What is a fee schedule?

A fee schedule is the first, and most common, way independent adjusters are paid.

A fee schedule is a ladder scale, basically, of dollar amounts that they charge a base—it stipulates a base service fee by bracket, based on an amount of loss on a claim.

This means that as the damages on the claim rise, the amount an adjuster will be paid will rise with it. However, each new rung in the latter, so to speak, is a set dollar amount range for the damage.

For example, the claim will pay x-amount of dollars from 0 to 5,000 dollars in damages on a claim. Then the next bracket will be from 5,000 to 9,999 would be an x-amount of dollars in the base fee. And then just a ladder scale going up. So the higher the dollar amount is on the claim, the higher your base fee gets within these brackets—usually in 5 to 10 thousand dollar brackets.

Once you have written your estimate and found the damage amount, you can look at the ladder brackets your carrier has set and that’s how much you will be paid at a base fee.
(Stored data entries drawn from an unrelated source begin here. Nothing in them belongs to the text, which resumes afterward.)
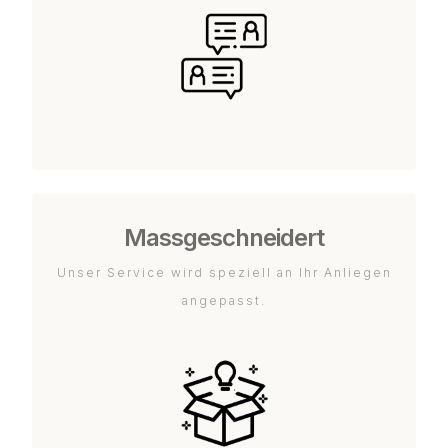
Massgeschneidert
Unser Service wird speziell an Ihr Anliegen
angepasst.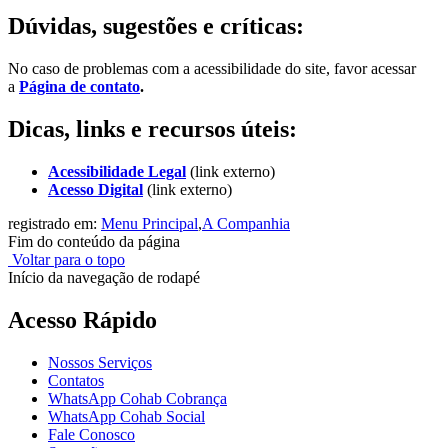
Dúvidas, sugestões e críticas:
No caso de problemas com a acessibilidade do site, favor acessar
a
Página de contato
.
Dicas, links e recursos úteis:
Acessibilidade Legal
(link externo)
Acesso Digital
(link externo)
registrado em:
Menu Principal
,
A Companhia
Fim do conteúdo da página
Voltar para o topo
Início da navegação de rodapé
Acesso Rápido
Nossos Serviços
Contatos
WhatsApp Cohab Cobrança
WhatsApp Cohab Social
Fale Conosco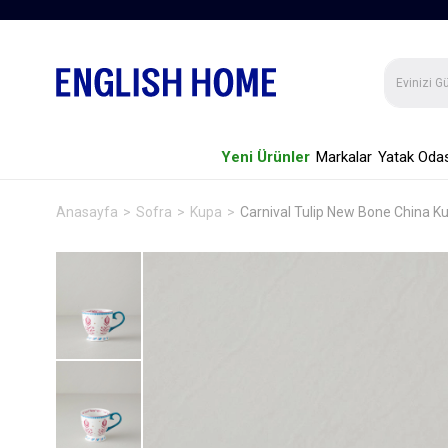
Yeni Ürünler
Markalar
Yatak Odas
Anasayfa
Sofra
Kupa
Carnival Tulip New Bone China K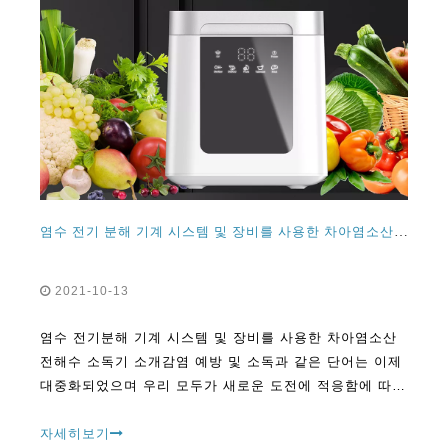
염수 전기 분해 기계 시스템 및 장비를 사용한 차아염소산 전해수 소독제 기계 작업 소개
2021-10-13
염수 전기분해 기계 시스템 및 장비를 사용한 차아염소산
전해수 소독기 소개감염 예방 및 소독과 같은 단어는 이제
대중화되었으며 우리 모두가 새로운 도전에 적응함에 따라
일상 어휘에 깊이 뿌리를 내리고 있습니다.
자세히보기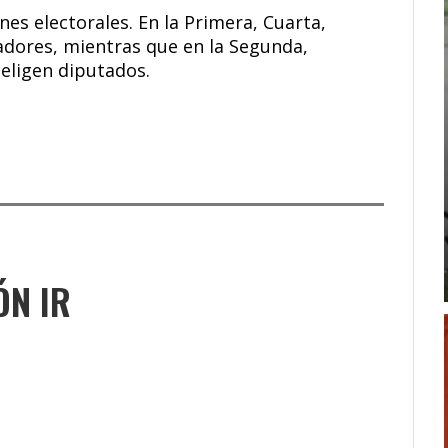
nes electorales. En la Primera, Cuarta,
adores, mientras que en la Segunda,
 eligen diputados.
ÓN IR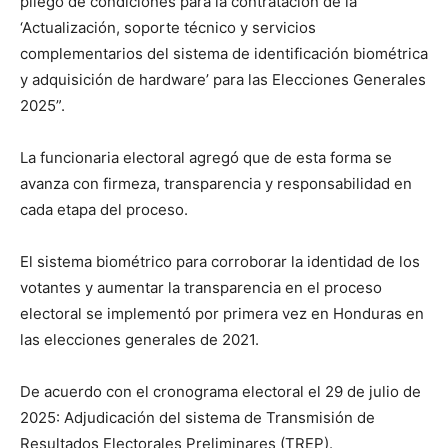
pliego de condiciones para la contratación de la
‘Actualización, soporte técnico y servicios
complementarios del sistema de identificación biométrica
y adquisición de hardware’ para las Elecciones Generales
2025”.
La funcionaria electoral agregó que de esta forma se
avanza con firmeza, transparencia y responsabilidad en
cada etapa del proceso.
El sistema biométrico para corroborar la identidad de los
votantes y aumentar la transparencia en el proceso
electoral se implementó por primera vez en Honduras en
las elecciones generales de 2021.
De acuerdo con el cronograma electoral el 29 de julio de
2025: Adjudicación del sistema de Transmisión de
Resultados Electorales Preliminares (TREP).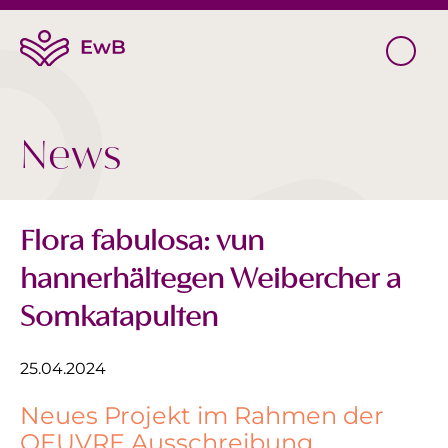
News
Flora fabulosa: vun
hannerhältegen Weibercher a
Somkatapulten
25.04.2024
Neues Projekt im Rahmen der
OEUVRE Ausschreibung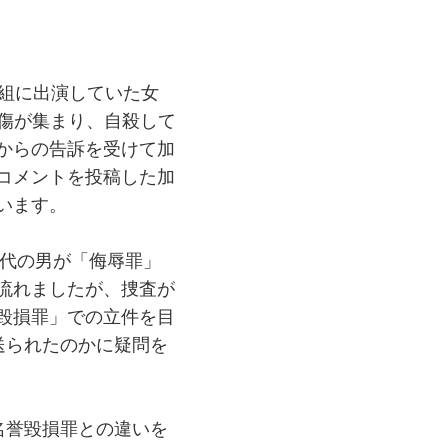
番組に出演していた女
中傷が集まり、自殺して
からの告訴を受けて加
コメントを投稿した加
います。
歳代の男が「侮辱罪」
流れましたが、捜査が
毀損罪」での立件を目
送られたのかに疑問を
名誉毀損罪との違いを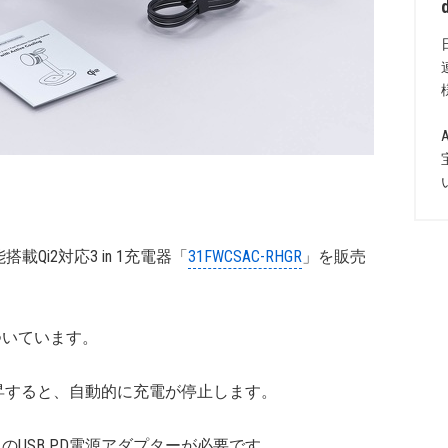
載Qi2対応3 in 1充電器「
31FWCSAC-RHGR
」を販売
がついています。
で上昇すると、自動的に充電が停止します。
のUSB PD電源アダプターが必要です。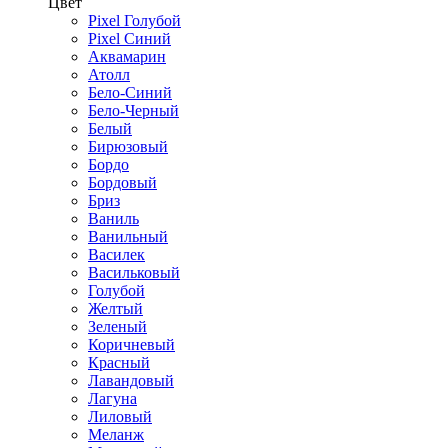
Цвет
Pixel Голубой
Pixel Синий
Аквамарин
Атолл
Бело-Синий
Бело-Черный
Белый
Бирюзовый
Бордо
Бордовый
Бриз
Ваниль
Ванильный
Василек
Васильковый
Голубой
Желтый
Зеленый
Коричневый
Красный
Лавандовый
Лагуна
Лиловый
Меланж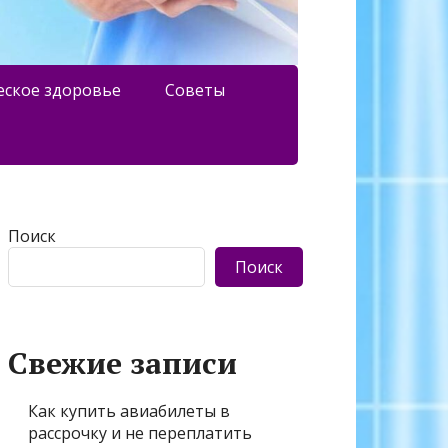
еское здоровье
Советы
Поиск
Поиск
Свежие записи
Как купить авиабилеты в
рассрочку и не переплатить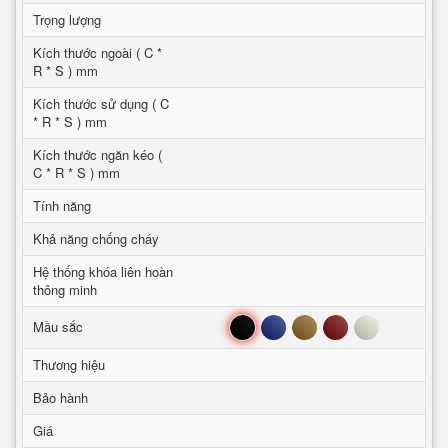
Trọng lượng
Kích thước ngoài ( C *
R * S ) mm
Kích thước sử dụng ( C
* R * S ) mm
Kích thước ngăn kéo (
C * R * S ) mm
Tính năng
Khả năng chống cháy
Hệ thống khóa liên hoàn
thông minh
Đen
Xanh
Nâu
Đỏ
Trắng
Mầu sắc
Thương hiệu
Bảo hành
Giá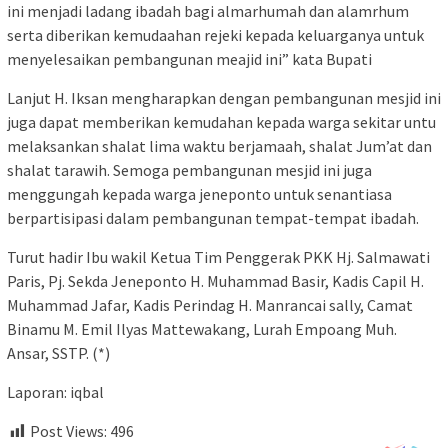
ini menjadi ladang ibadah bagi almarhumah dan alamrhum
serta diberikan kemudaahan rejeki kepada keluarganya untuk
menyelesaikan pembangunan meajid ini” kata Bupati
Lanjut H. Iksan mengharapkan dengan pembangunan mesjid ini
juga dapat memberikan kemudahan kepada warga sekitar untu
melaksankan shalat lima waktu berjamaah, shalat Jum’at dan
shalat tarawih. Semoga pembangunan mesjid ini juga
menggungah kepada warga jeneponto untuk senantiasa
berpartisipasi dalam pembangunan tempat-tempat ibadah.
Turut hadir Ibu wakil Ketua Tim Penggerak PKK Hj. Salmawati
Paris, Pj. Sekda Jeneponto H. Muhammad Basir, Kadis Capil H.
Muhammad Jafar, Kadis Perindag H. Manrancai sally, Camat
Binamu M. Emil Ilyas Mattewakang, Lurah Empoang Muh.
Ansar, SSTP. (*)
Laporan: iqbal
Post Views:
496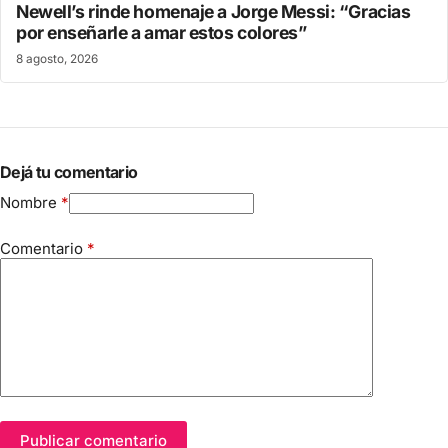
Newell’s rinde homenaje a Jorge Messi: “Gracias
por enseñarle a amar estos colores”
8 agosto, 2026
Dejá tu comentario
Nombre
*
Comentario
*
Publicar comentario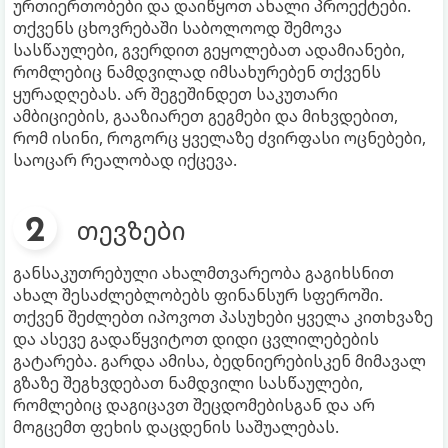
ურთიერთობები და დაიწყოთ ახალი პროექტები.
თქვენს ცხოვრებაში საბოლოოდ შემოვა
სასწაულები, გვერდით გეყოლებათ ადამიანები,
რომლებიც ნამდვილად იმსახურებენ თქვენს
ყურადღებას. არ შეგეშინდეთ საკუთარი
ამბიციების, გააზიარეთ გეგმები და მიხვდებით,
რომ ისინი, როგორც ყველაზე ძვირფასი ოცნებები,
საოცარ რეალობად იქცევა.
თევზები
განსაკუთრებული ახალმთვარეობა გაგიხსნით
ახალ შესაძლებლობებს ფინანსურ სფეროში.
თქვენ შეძლებთ იპოვოთ პასუხები ყველა კითხვაზე
და ასევე გადაწყვიტოთ დიდი ცვლილებების
გატარება. გარდა ამისა, ბედნიერებისკენ მიმავალ
გზაზე შეგხვდებათ ნამდვილი სასწაულები,
რომლებიც დაგიცავთ შეცდომებისგან და არ
მოგცემთ ფეხის დაცდენის საშუალებას.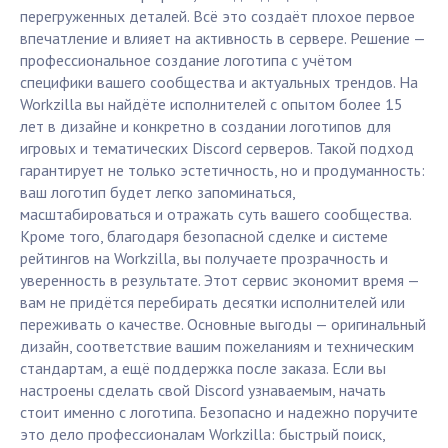
перегруженных деталей. Всё это создаёт плохое первое
впечатление и влияет на активность в сервере. Решение —
профессиональное создание логотипа с учётом
специфики вашего сообщества и актуальных трендов. На
Workzilla вы найдёте исполнителей с опытом более 15
лет в дизайне и конкретно в создании логотипов для
игровых и тематических Discord серверов. Такой подход
гарантирует не только эстетичность, но и продуманность:
ваш логотип будет легко запоминаться,
масштабироваться и отражать суть вашего сообщества.
Кроме того, благодаря безопасной сделке и системе
рейтингов на Workzilla, вы получаете прозрачность и
уверенность в результате. Этот сервис экономит время —
вам не придётся перебирать десятки исполнителей или
переживать о качестве. Основные выгоды — оригинальный
дизайн, соответствие вашим пожеланиям и техническим
стандартам, а ещё поддержка после заказа. Если вы
настроены сделать свой Discord узнаваемым, начать
стоит именно с логотипа. Безопасно и надежно поручите
это дело профессионалам Workzilla: быстрый поиск,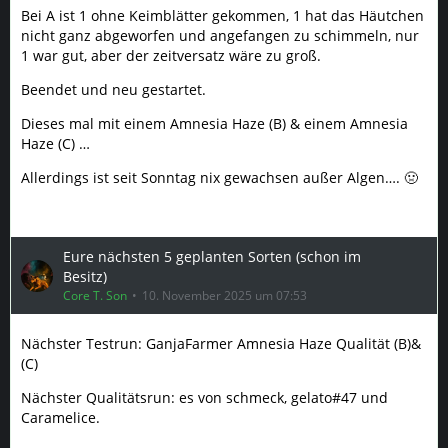
Bei A ist 1 ohne Keimblätter gekommen, 1 hat das Häutchen
nicht ganz abgeworfen und angefangen zu schimmeln, nur
1 war gut, aber der zeitversatz wäre zu groß.
Beendet und neu gestartet.
Dieses mal mit einem Amnesia Haze (B) & einem Amnesia
Haze (C) …
Allerdings ist seit Sonntag nix gewachsen außer Algen…. 🤢
Eure nächsten 5 geplanten Sorten (schon im
Besitz)
Core T. Son
10. November 2025 um 07:53
Nächster Testrun: GanjaFarmer Amnesia Haze Qualität (B)&
(C)
Nächster Qualitätsrun: es von schmeck, gelato#47 und
Caramelice.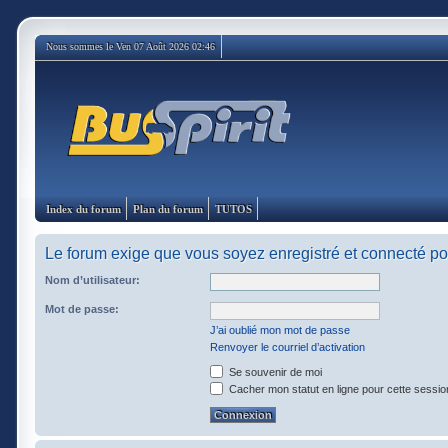
Nous sommes le Ven 07 Août 2026 02:46
Index du forum
Plan du forum
TUTOS
Le forum exige que vous soyez enregistré et connecté pou
Nom d’utilisateur:
Mot de passe:
J’ai oublié mon mot de passe
Renvoyer le courriel d’activation
Se souvenir de moi
Cacher mon statut en ligne pour cette sessio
This base fee does not include additional fees. If your carrier pays mileage, your mileage will be added to this base fee. In addition, if your carrier does two-story steep, rope and harness, or any other additional fees, these will be added on top of the base fee schedule.

You have to complete the claim in order to be paid.

Most adjusters like this form of payment because they know what they are going to be paid before they go do it, typically. However, the stress to complete the claims is higher.

What is a day rate?

The second most common and used form of payment for Independent Adjusters is day-rate.

Day rate is a negotiation—or the carrier tells you what they’re willing to pay per day to go to a location. That day rate is what they pay you, before taxes, and you are still responsible to cover all your own expenses to do everything you need to do on that site.

With day rate, you’re going to have a set amount of claims that you are required to do. The carrier will usually want to see two to three claims completed a day. Despite how much those claims would pay on a fee schedule, you are only paid per day–not per claim.

Most of the time, this form of payment is from the daily zones. You will usually sit in one spot and work for however many weeks and are paid seven days a week unless stipulated otherwise by the carrier.

What is an hourly rate?

The third, and only other way, to be paid for a claim is an hourly rate. Depending on your qualifications and level of adjusting will depend on how much you are paid an hour.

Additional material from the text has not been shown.